What is Considered A Gift?
A gift in the eyes of the federal government is seen as the transfer of property or funds from one individual to another without any payment or presumption of payment attached.
What Are Gift Taxes?
Gift taxes are a 40% tax on gifts imposed by the federal government on gifts that exceed the annual tax exempt threshold.
Gift taxes were put in place to keep wealthy families from evading estate taxes by transferring assets tax-free.
Who Needs to Pay Gift Taxes?
Gift taxes are paid by individuals who give above the annual exclusion. In 2022, individuals are able to give up to $16,000 tax-free. For married couples, this number doubles to $32,000. These numbers are $15,000 and $30,000 respectively for the 2021 tax year.
This means that whether you’re sending money off to grandchildren, nieces, nephews, or helping out a friend, you personally can give up to $16,000 without owing anything in taxes.
Let’s say, for example, you decide to help a grandchild out with college and write them a check for $7,000. Because that $7,000 is below the annual exclusion of $16,000, that gift cannot be taxed.
Now let’s change the situation slightly. Instead of giving $7,000 to your grandchild, you give $25,000. Under the annual exclusion, the first $16,000 is “free”, or untaxed. However, the additional $9,000 will count as a taxable gift.
If your gift exceeds the annual exclusion you’ll also be asked to fill out form 709.
Keep in mind that while taxed, this gift tax is not paid outright. Instead, it accrues and is deducted from the lifetime exemption amount. It’s also important to note that annual exclusions only apply to present interest gifts.
For example, if you give $5,000 to a family member directly to use today, that amount is included within the annual exclusion and therefore non-taxable.
However, if that amount were to be instead added to a trust, or a “future” interest, that gift becomes exempt for the annual exclusion and is therefore taxable.
The IRS allows a maximum of 12.06 million to be sheltered before federal taxes kick in (2022). For 2021 this number is 11.7 million. If you give a gift above the annual exclusion, the taxable portion is applied to this amount. This threshold is the same for estate taxes. Essentially, gift taxes help to ensure that property and assets get taxed, both during your lifetime and after.

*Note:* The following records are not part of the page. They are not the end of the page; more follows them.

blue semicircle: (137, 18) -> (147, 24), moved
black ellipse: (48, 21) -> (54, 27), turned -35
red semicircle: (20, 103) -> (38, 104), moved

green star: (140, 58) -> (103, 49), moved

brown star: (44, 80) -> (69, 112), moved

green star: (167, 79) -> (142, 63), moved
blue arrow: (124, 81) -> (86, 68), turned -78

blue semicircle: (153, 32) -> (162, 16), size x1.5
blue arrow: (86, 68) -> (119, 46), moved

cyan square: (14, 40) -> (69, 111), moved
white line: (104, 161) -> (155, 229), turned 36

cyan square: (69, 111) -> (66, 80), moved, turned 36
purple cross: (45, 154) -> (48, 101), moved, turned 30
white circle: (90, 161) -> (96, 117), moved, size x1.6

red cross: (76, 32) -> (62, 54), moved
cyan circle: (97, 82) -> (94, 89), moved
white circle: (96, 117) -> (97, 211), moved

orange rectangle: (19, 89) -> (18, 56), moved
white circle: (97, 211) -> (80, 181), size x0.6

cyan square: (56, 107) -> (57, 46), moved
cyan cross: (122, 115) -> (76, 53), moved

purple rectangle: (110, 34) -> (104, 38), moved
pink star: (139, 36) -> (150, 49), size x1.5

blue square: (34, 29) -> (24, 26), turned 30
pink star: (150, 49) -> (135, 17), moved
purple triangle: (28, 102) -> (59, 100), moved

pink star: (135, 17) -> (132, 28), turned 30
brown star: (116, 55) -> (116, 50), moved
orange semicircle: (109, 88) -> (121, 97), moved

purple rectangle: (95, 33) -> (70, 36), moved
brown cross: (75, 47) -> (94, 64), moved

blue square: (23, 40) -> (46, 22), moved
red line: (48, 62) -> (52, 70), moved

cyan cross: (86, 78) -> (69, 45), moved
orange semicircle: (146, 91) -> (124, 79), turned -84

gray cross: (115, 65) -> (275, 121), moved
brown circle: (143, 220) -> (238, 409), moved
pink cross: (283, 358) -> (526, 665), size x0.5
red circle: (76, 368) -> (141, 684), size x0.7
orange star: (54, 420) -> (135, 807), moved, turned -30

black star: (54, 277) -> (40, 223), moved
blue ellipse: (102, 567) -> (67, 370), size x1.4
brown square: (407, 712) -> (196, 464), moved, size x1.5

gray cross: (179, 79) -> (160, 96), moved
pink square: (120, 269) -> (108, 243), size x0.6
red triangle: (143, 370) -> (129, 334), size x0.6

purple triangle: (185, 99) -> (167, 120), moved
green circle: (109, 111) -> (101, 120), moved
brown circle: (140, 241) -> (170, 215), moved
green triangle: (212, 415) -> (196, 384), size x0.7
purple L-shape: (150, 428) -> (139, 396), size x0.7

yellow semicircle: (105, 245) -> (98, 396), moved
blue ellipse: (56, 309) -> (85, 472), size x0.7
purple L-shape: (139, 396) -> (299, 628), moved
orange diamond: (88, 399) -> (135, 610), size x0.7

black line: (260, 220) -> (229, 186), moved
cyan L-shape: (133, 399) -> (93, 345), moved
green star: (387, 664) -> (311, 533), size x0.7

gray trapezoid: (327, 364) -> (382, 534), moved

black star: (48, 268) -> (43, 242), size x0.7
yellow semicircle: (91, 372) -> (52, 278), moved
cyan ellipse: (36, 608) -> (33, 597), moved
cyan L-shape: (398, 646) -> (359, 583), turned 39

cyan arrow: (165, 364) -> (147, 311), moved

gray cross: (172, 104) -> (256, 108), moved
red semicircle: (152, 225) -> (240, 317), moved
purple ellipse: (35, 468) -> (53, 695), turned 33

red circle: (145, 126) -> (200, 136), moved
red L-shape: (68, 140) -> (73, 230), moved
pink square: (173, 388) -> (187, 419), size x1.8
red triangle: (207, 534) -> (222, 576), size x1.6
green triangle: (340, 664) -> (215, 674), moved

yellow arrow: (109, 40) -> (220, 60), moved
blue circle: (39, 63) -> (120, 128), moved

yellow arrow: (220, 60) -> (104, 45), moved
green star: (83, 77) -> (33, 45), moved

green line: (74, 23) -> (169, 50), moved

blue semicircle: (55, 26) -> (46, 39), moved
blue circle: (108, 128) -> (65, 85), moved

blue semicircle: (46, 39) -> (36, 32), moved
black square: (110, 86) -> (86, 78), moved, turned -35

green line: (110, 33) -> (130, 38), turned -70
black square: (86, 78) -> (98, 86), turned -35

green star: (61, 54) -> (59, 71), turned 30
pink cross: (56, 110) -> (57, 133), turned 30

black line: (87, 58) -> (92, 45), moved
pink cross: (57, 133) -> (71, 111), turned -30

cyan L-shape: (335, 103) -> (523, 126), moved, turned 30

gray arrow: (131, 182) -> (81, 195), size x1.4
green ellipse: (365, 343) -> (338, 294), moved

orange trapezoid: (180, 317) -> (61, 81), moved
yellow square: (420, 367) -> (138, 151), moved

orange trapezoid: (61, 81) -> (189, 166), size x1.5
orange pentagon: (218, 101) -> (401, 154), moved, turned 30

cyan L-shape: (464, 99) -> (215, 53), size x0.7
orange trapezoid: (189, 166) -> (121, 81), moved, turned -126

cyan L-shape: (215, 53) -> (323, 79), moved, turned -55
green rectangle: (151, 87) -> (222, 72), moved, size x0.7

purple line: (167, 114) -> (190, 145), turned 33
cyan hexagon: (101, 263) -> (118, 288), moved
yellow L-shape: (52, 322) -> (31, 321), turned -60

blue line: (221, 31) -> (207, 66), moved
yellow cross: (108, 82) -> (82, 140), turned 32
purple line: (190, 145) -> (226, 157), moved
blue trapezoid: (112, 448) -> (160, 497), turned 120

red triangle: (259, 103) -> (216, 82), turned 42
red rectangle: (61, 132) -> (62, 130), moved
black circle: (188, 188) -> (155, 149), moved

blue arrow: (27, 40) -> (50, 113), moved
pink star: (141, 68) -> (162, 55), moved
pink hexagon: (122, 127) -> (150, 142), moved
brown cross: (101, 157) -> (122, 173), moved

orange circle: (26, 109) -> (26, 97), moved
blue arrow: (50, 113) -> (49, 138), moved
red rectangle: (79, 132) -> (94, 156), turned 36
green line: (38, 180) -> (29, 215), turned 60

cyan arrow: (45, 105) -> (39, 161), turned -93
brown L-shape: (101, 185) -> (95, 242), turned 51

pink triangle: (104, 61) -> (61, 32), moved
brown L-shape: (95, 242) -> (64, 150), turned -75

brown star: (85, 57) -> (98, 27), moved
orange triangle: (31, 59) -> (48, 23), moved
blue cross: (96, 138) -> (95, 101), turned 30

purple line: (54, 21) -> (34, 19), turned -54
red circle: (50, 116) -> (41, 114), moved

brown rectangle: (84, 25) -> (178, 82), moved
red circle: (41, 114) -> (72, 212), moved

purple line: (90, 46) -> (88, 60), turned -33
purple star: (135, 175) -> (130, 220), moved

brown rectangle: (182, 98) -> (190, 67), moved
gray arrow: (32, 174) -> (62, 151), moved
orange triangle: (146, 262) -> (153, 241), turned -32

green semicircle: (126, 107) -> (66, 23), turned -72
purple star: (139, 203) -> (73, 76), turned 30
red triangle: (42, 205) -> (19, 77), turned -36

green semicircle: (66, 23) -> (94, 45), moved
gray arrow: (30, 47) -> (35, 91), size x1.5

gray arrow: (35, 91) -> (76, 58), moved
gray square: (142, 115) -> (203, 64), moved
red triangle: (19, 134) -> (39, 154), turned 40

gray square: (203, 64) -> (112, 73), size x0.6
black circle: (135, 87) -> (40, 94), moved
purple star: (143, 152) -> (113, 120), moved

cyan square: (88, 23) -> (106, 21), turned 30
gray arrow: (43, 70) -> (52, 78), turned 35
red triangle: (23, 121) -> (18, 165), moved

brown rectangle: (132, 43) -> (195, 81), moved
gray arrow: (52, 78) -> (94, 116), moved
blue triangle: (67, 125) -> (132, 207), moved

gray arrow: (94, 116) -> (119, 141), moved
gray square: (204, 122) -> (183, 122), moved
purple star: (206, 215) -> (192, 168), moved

Estates that are below the 12.06 million dollar threshold are exempt from estate taxes, When states are valued above this number, they become taxable.
So, what happens if someone passes away with an estate less than 12.06 million?
Portability election allows the executor of a will to receive the remainder of a spouse’s exclusion amount to add to their own estate.
Let’s say that a married man passes away with an estate valued at 8 million. As the executor of his estate, his wife may file an estate tax return so she can make portability elections so that unused exclusion amount can be added to her’s.